With all these changes driven by the computer, I’d argue that its biggest impact on marketing is yet to come, as consumers’ adoption of the smallest computer—the smartphone—continues to grow. Consider the following statistics:
Smartphones are already being used to search the Web, buy products, update social networks, show you where you are on a map, check sports scores and recognize a song or a face. They are redefining the way in which consumers communicate with each other and creating opportunities for marketers that we could never have imagined a short time ago.

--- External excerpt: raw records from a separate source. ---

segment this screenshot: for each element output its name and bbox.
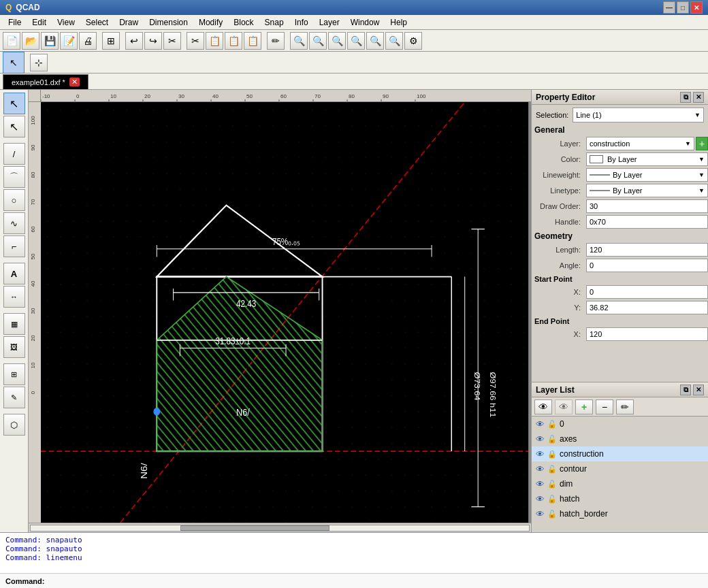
- menu-item-modify[interactable]: Modify: [193, 16, 228, 29]
- minimize-button[interactable]: —: [663, 1, 675, 14]
- lineweight-dropdown[interactable]: By Layer ▼: [586, 168, 708, 182]
- menu-item-layer[interactable]: Layer: [314, 16, 345, 29]
- panel-float-button[interactable]: ⧉: [680, 92, 691, 103]
- menu-item-edit[interactable]: Edit: [27, 16, 52, 29]
- copy-button[interactable]: 📋: [206, 32, 223, 50]
- layer-eye-icon[interactable]: 👁: [536, 494, 545, 504]
- save-button[interactable]: 💾: [41, 32, 59, 50]
- menu-item-window[interactable]: Window: [345, 16, 385, 29]
- spline-tool[interactable]: ∿: [3, 212, 25, 234]
- layer-item-contour[interactable]: 👁 🔓 contour: [532, 461, 708, 476]
- maximize-button[interactable]: □: [677, 1, 689, 14]
- zoom-in-button[interactable]: 🔍: [290, 32, 308, 50]
- delete-button[interactable]: ✂: [163, 32, 181, 50]
- snap-grid-button[interactable]: ⊞: [3, 363, 25, 385]
- hatch-tool[interactable]: ▦: [3, 313, 25, 335]
- menu-item-view[interactable]: View: [52, 16, 80, 29]
- layer-eye-icon[interactable]: 👁: [536, 509, 545, 519]
- svg-text:Ø97.66 h11: Ø97.66 h11: [488, 372, 497, 417]
- layer-item[interactable]: 👁 🔓 0: [532, 416, 708, 431]
- property-editor-header: Property Editor ⧉ ✕: [532, 90, 708, 105]
- add-layer-button[interactable]: +: [696, 137, 708, 150]
- panel-close-button[interactable]: ✕: [693, 92, 704, 103]
- line-tool[interactable]: /: [3, 143, 25, 165]
- new-button[interactable]: 📄: [3, 32, 20, 50]
- text-tool[interactable]: A: [3, 263, 25, 284]
- edit-layer-button[interactable]: ✏: [616, 399, 634, 414]
- polyline-tool[interactable]: ⌐: [3, 235, 25, 257]
- draworder-row: Draw Order: 30: [532, 199, 708, 213]
- layer-eye-icon[interactable]: 👁: [536, 479, 545, 489]
- save-as-button[interactable]: 📝: [60, 32, 78, 50]
- handle-label: Handle:: [532, 218, 586, 226]
- open-button[interactable]: 📂: [22, 32, 39, 50]
- drawing-canvas[interactable]: 75%₀.₀₅ 42.43 31.83±0.1 N6/ N6/: [41, 102, 531, 523]
- print-button[interactable]: 🖨: [79, 32, 97, 50]
- paste-button[interactable]: 📋: [225, 32, 242, 50]
- cut-button[interactable]: ✂: [187, 32, 204, 50]
- undo-button[interactable]: ↩: [125, 32, 143, 50]
- layer-item-dim[interactable]: 👁 🔓 dim: [532, 476, 708, 491]
- linetype-dropdown[interactable]: By Layer ▼: [586, 184, 708, 197]
- layer-eye-icon[interactable]: 👁: [536, 419, 545, 429]
- zoom-previous-button[interactable]: 🔍: [347, 32, 365, 50]
- dimension-tool[interactable]: ↔: [3, 286, 25, 308]
- zoom-full-button[interactable]: 🔍: [366, 32, 384, 50]
- properties-button[interactable]: ⚙: [404, 32, 422, 50]
- layer-item[interactable]: 👁 🔓 axes: [532, 431, 708, 446]
- remove-layer-button[interactable]: −: [596, 399, 613, 414]
- ellipse-tool[interactable]: ○: [3, 189, 25, 211]
- select-cross-button[interactable]: ↖: [3, 116, 25, 137]
- layer-eye-icon[interactable]: 👁: [536, 434, 545, 444]
- layer-item-hatch-border[interactable]: 👁 🔓 hatch_border: [532, 506, 708, 521]
- layer-float-button[interactable]: ⧉: [680, 385, 691, 395]
- menu-item-dimension[interactable]: Dimension: [144, 16, 193, 29]
- menu-item-block[interactable]: Block: [228, 16, 259, 29]
- image-tool[interactable]: 🖼: [3, 336, 25, 358]
- color-swatch: [590, 155, 603, 163]
- layer-eye-icon[interactable]: 👁: [536, 449, 545, 459]
- select-mode-button[interactable]: ↖: [3, 93, 25, 114]
- drawing-tab[interactable]: example01.dxf * ✕: [3, 74, 88, 89]
- layer-item-hatch[interactable]: 👁 🔓 hatch: [532, 491, 708, 506]
- modify-tool[interactable]: ✎: [3, 387, 25, 408]
- menu-item-select[interactable]: Select: [80, 16, 114, 29]
- layer-eye-icon[interactable]: 👁: [536, 464, 545, 474]
- menu-item-snap[interactable]: Snap: [259, 16, 289, 29]
- selection-dropdown[interactable]: Line (1) ▼: [573, 108, 704, 122]
- pan-button[interactable]: 🔍: [385, 32, 403, 50]
- arc-tool[interactable]: ⌒: [3, 166, 25, 188]
- horizontal-scrollbar[interactable]: [30, 525, 530, 532]
- hide-all-layers-button[interactable]: 👁: [555, 399, 573, 414]
- menu-item-info[interactable]: Info: [289, 16, 314, 29]
- redo-button[interactable]: ↪: [144, 32, 162, 50]
- tab-close-button[interactable]: ✕: [69, 78, 80, 86]
- angle-value[interactable]: 0: [586, 259, 708, 272]
- zoom-fit-button[interactable]: ⊞: [102, 32, 120, 50]
- layer-close-button[interactable]: ✕: [693, 385, 704, 395]
- snap-tool[interactable]: ⊹: [30, 54, 48, 71]
- layer-item-construction[interactable]: 👁 🔒 construction: [532, 446, 708, 461]
- show-all-layers-button[interactable]: 👁: [534, 399, 552, 414]
- zoom-out-button[interactable]: 🔍: [309, 32, 327, 50]
- menu-item-draw[interactable]: Draw: [114, 16, 144, 29]
- end-x-value[interactable]: 120: [586, 327, 708, 341]
- layer-dropdown[interactable]: construction ▼: [586, 137, 694, 150]
- close-button[interactable]: ✕: [690, 1, 703, 14]
- add-layer-list-button[interactable]: +: [575, 399, 593, 414]
- start-x-value[interactable]: 0: [586, 285, 708, 299]
- svg-text:80: 80: [30, 172, 36, 178]
- layer-name: construction: [560, 449, 604, 459]
- start-y-value[interactable]: 36.82: [586, 301, 708, 314]
- command-input[interactable]: [48, 576, 703, 585]
- 3d-view-button[interactable]: ⬡: [3, 414, 25, 436]
- zoom-window-button[interactable]: 🔍: [328, 32, 346, 50]
- menu-item-help[interactable]: Help: [385, 16, 413, 29]
- menu-item-file[interactable]: File: [3, 16, 27, 29]
- select-tool[interactable]: ↖: [3, 52, 25, 74]
- length-value[interactable]: 120: [586, 243, 708, 257]
- color-dropdown[interactable]: By Layer ▼: [586, 152, 708, 166]
- paste2-button[interactable]: 📋: [244, 32, 261, 50]
- pencil-button[interactable]: ✏: [267, 32, 285, 50]
- draworder-value[interactable]: 30: [586, 199, 708, 213]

Consider how the personal computer has already altered the way people shop and buy, and how smartphones are bringing further change. E-commerce represents the first meaningful change in how people buy since the introduction of the direct mail catalog and, later, home shopping via a TV, but its impact promises to be far greater. Data from Comscore show that $1 in every $10 of U.S. discretionary spending now occurs on the Internet and that e-commerce is growing at a rate four times faster than retail spending. Smartphones are now being used to compare prices and product features while the consumer is still in the store. Often, the result means another online purchase. Does this mean that the store of tomorrow will simply be visited to “touch and feel” products, and the buying will occur online via a smartphone? Physical store retailers, beware.
Smartphones can also be geographically targeted by marketers to deliver relevant ads and promotions at the optimal time and location. Will this capability replace the use of magazines and newspapers to deliver coupons and ads? Stay tuned.
What about the use of a smartphone as an electronic wallet using near field communications? Will this replace credit cards for certain purchases? Only time will tell.
Looking to the future, it’s not difficult to see a time when a powerful computer will be in the palm of virtually everyone’s hand, and while we can’t today envisage all of the changes that this will bring, I think one thing is clear: Marketing as we know it will seem like a distant memory.